Now, it is this decline in the rate of profit which dominates over the transformation of value into price, profit into average profit, surplus profit into ground rent. It is the TRANSFORMATION of surplus value into rate of profit that is the REALITY of capitalism. This, in the main, is the subject of Volume III [of CAPITAL]. We have been all too busy running back to essence and showing that, in their totality, all prices equal all values, and profit is but a portion of surplus value, etc. That is true, but it is not the whole truth.

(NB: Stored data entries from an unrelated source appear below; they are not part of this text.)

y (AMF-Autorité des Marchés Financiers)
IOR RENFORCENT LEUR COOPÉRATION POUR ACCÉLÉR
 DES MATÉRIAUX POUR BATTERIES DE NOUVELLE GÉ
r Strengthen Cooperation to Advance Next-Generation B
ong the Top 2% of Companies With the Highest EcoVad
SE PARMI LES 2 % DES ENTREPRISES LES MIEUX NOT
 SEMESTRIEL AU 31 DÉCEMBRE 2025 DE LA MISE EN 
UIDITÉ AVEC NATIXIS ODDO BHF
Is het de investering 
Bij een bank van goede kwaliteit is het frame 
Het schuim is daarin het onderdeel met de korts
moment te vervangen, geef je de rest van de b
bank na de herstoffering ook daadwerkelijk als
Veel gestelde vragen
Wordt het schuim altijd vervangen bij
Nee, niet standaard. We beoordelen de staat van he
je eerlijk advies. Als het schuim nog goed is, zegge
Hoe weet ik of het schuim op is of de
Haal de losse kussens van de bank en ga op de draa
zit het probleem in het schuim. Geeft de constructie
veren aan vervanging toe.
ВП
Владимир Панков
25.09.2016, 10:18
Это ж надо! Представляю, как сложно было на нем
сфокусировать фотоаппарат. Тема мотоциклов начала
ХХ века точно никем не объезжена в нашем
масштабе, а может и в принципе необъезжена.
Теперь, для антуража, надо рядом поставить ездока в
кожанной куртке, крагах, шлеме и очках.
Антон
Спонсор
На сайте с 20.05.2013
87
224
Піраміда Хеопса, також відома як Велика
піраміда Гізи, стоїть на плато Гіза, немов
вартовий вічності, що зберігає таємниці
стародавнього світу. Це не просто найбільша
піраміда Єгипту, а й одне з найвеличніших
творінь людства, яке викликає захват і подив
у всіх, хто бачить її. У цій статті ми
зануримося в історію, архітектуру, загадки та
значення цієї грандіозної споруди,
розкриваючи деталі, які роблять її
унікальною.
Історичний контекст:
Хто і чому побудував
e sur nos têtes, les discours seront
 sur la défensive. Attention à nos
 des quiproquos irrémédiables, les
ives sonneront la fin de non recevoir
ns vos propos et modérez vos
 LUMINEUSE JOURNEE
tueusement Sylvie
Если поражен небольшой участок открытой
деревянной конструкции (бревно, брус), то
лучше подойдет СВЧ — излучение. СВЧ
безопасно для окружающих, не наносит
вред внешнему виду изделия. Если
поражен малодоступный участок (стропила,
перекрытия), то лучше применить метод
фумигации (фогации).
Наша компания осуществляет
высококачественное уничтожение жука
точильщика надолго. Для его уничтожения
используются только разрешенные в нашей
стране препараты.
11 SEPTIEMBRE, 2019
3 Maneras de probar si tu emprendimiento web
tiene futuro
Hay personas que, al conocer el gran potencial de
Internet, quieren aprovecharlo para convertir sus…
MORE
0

In their totality prices are values, but that makes them NEITHER identical in their unit NOR one the same as the other in their totality. A transformation has occurred. Marx says values and prices are different and must be different and yet be related. He is, therefore, not merely returning to essence, but proceeding from essence to notion, that is to say, to that unity of essence and form which, on the one hand, holds us all in its grip, including even the miserable capitalist, and, on the other hand, can be transcended only in transcending the VALUE-FORM and establishing its complete opposite: the COOPERATIVE-FORM. Without that, all these transformations of form only continue the perversion of subject and object in the process of production:

"The way in which surplus-value is transformed into but a continued development of the perversion of subject and object taking place in the process of production. We have already seen that all subjective forces of labor in that process appeared as productive forces of capital. On the one hand, the value of past labor, which dominates living labor, is incarnated in the capitalist. On the other hand the laborer appears as materialized labor-power, as a commodity. This perverted relationship necessarily produces even under simple conditions of production certain correspondingly perverted conceptions, which represent a transposition in consciousness, that is further developed by the transformations and modifications of the circulation process proper" (CAPITAL, Volume III [Chicago: Charles H. Kerr, 1909], p. 58-9).